Rappelons que ces deux institutions permises par la loi ne favorisaient que les hommes. En les rejetant, Jésus restaure l’égalité entre les époux au sein même du couple.

C’est dans la même optique que, d’une part, il dénonce les désirs adultères des hommes (Mt 5,28) et que, d’autre part, il sauve de la mort la femme adultère qu’un groupe d’hommes aussi coupables qu’elle sont prêts à lapider (Jn 8,1-11). Jésus s’oppose par le fait même à une coutume qui ne sévissait pratiquement que contre l’adultère de la femme.

Mur et fleurs

Jésus a vu les gens du regard même de Dieu, un regard d’amour qui se situe bien au-delà des préjugés socioculturels.

Son attitude vis-à-vis de la femme s’inscrit dans la même ligne que son attitude face aux opprimés, aux méprisés, aux pécheurs bannis de la société de l’époque.
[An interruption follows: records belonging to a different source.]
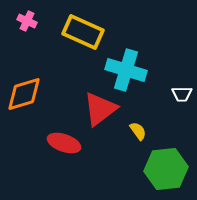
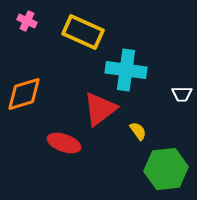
cyan cross: rotated 9 degrees counterclockwise
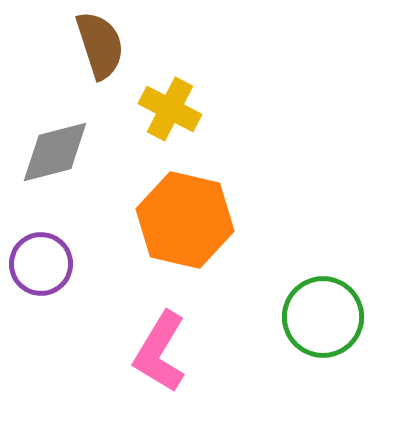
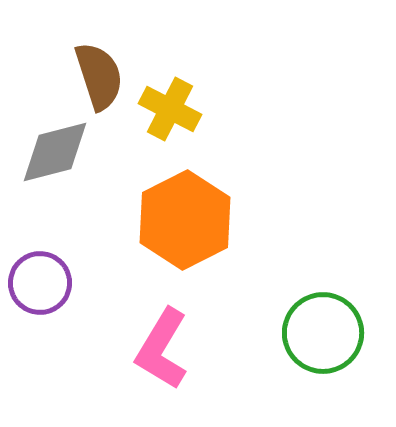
brown semicircle: moved 1 px left, 31 px down
orange hexagon: rotated 20 degrees clockwise
purple circle: moved 1 px left, 19 px down
green circle: moved 16 px down
pink L-shape: moved 2 px right, 3 px up
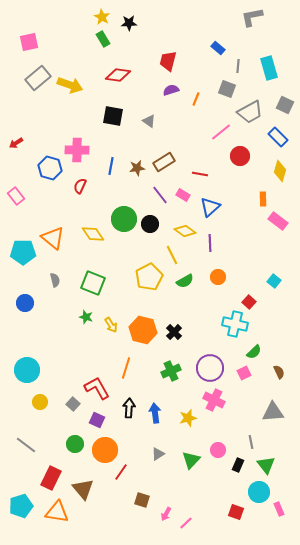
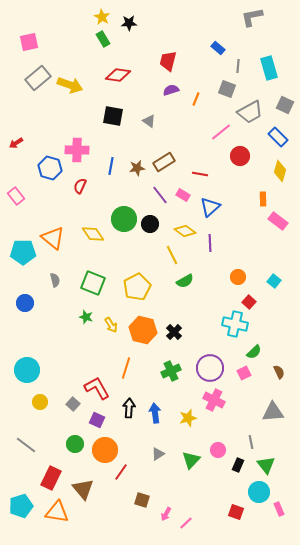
yellow pentagon at (149, 277): moved 12 px left, 10 px down
orange circle at (218, 277): moved 20 px right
Libérateur au nom même de Dieu en ce monde d’inégalités et d’injustices.

Vidéo

  1. Le terme hébreu (rabbi) signifie en français « mon maître ». Il s’agit d’une manière respectueuse de désigner les docteurs de la Loi, les spécialistes juifs de la Bible (cf. Xavier Léon-Dufour, Dictionnaire du Nouveau Testament, Seuil, 1975).
  2. À l’origine, ce mot désignait les cinq premiers livres de l’Ancien Testament (Le Pentateuque), par rapport aux « Prophètes ». Plus tard, dans le judaïsme, le terme désignera non seulement la Bible en son entier, mais aussi la loi orale, c’est-à-dire l’interprétation officielle de la loi écrite (cf. Xavier Léon-Dufour, Dictionnaire du Nouveau Testament, Seuil, 1975).
  3. C’est la la maison de prière des Juifs. Elle consiste en une salle où il n’y a pas d’autel; mais on y retrouve une armoire sacrée contenant les rouleaux de la Bible. Le préposé n’est pas un prêtre, mais un laïc, le « chef de la synagogue » choisi parmi les notables du village ou du quartier (cf. Xavier Léon-Dufour, Dictionnaire du Nouveau Testament, Seuil, 1975).
  4. Pour Jésus, le Royaume ou Règne de Dieu n’est pas proprement un lieu, mais plutôt une relation particulière entre Dieu et les humains, plus spécialement avec les pauvres. Le Royaume de Dieu est tout proche : telle est la Bonne Nouvelle proclamée par Jésus. Ce Royaume est même déjà à l’œuvre, d’une manière mystérieuse, comme une semence déposée par Dieu au cœur de l’être humain (cf. Xavier Léon-Dufour, Dictionnaire du Nouveau Testament, Seuil, 1975).